Wesfarmers is also regarded as a solid dividend payer, having paid out fairly consistent biannual dividends for decades now. But things can change, and dividends are never guaranteed. Just ask any shareholder of Westpac Banking Corp (ASX: WBC) what happened to their 2020 interim dividend.

So how do Wesfarmers’ dividend payouts measure up as we begin 2022? Let’s have a look.

What kinds of payouts are we dealing with?

So in 2021, Wesfarmers paid out two dividends. There was the company’s interim dividend of 88 cents per share that was paid out on 31 March. As well as the final dividend of 90 cents a share that investors received in October.
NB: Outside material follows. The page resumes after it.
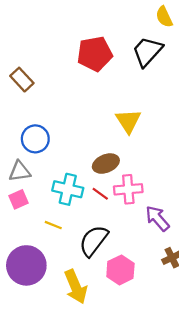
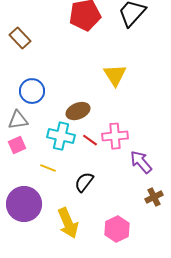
brown ellipse: (106, 164) -> (78, 111), moved
black semicircle: (94, 241) -> (84, 182), size x0.7
pink hexagon: (120, 270) -> (117, 229), moved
Both of these payouts were fully franked, as is usually the case with Wesfarmers.

They were also both improvements over 2020’s dividends, which saw investors receive an interim dividend of 75 cents per share, and a final dividend of 77 cents per share. In saying that, Wesfarmers shelled out a special 18 cents per share dividend that year as well. This reflected the company’s sale of part of its remaining stake in Coles Group Ltd (ASX: COL).
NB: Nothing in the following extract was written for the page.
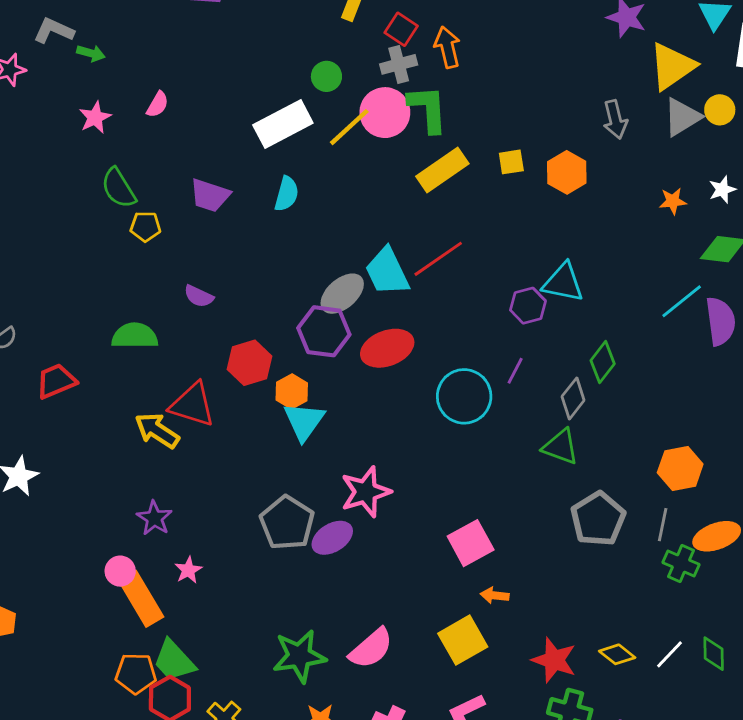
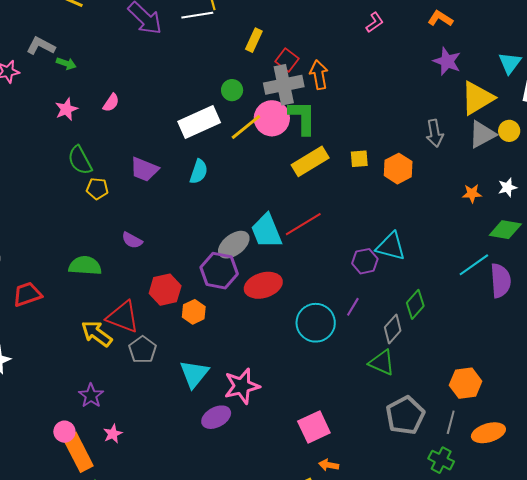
gray cross: (399, 64) -> (284, 85), size x1.5
cyan triangle: (304, 421) -> (194, 374), moved
gray pentagon: (287, 523) -> (143, 350), moved, size x0.7
green cross: (681, 564) -> (441, 460), moved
So Wesfarmers’ two 2021 dividends give its shares a trailing yield of 2.97%, based on the current share price of $59.91. So let’s see how that measures up to some other ASX 200 blue-chips.

Well, for starters, it beats out Woolworths Group Ltd (ASX: WOW). Woolies currently has a trailing and fully franked yield of 2.85% on offer today.
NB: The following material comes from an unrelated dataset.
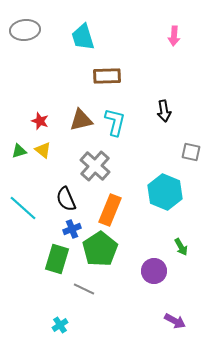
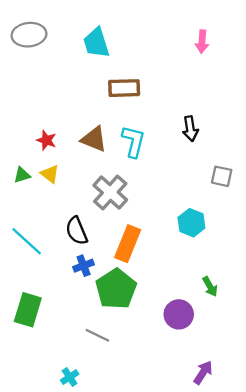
brown triangle: (81, 120) -> (94, 139), turned 35
cyan hexagon: (165, 192) -> (191, 223), size x0.7
green rectangle: (57, 259) -> (28, 310), moved
purple arrow: (175, 321) -> (203, 372), turned -85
But that’s where Wesfarmers’ dividend superiority largely ends.

How does the Wesfarmers dividend measure up?

The aforementioned Coles currently has a yield of 3.44%, also fully franked. Of course, long-term Wesfarmers shareholders might also be holding their Coles shares from the 2018 demerger.

Perhaps naturally, the big four banks also pip Wesfarmers in the income department. Commonwealth Bank of Australia (ASX: CBA) presently has the lowest yield of the majors, but it is still at 3.4%. Westpac Banking Corp (ASX: WBC) is currently leading the sector with its 5.4% trailing yield.

And let’s not even get started on the miners. BHP Group Ltd (ASX: BHP) still has its trailing yield of 9.47%. And Rio Tinto Limited (ASX: RIO) also has a yield north of 9% on display right now.

Telstra Corporation Ltd (ASX: TLS) is also ahead of Wesfarmers with its 3.82% yield. 

So all in all, Wesfarmers doesn’t exactly measure up to many of its ASX 200 blue-chip peers when it comes to yield size. But then again, if Wesfarmers traded on the same 15.5 earnings multiple that Westpac does, its yield would be a lot higher. Instead, it is commanding a multiple of 28.25. Sometimes, you can’t have it all!

The post How does the Wesfarmers (ASX:WES) dividend compare to other ASX 200 blue chips? appeared first on The Motley Fool Australia.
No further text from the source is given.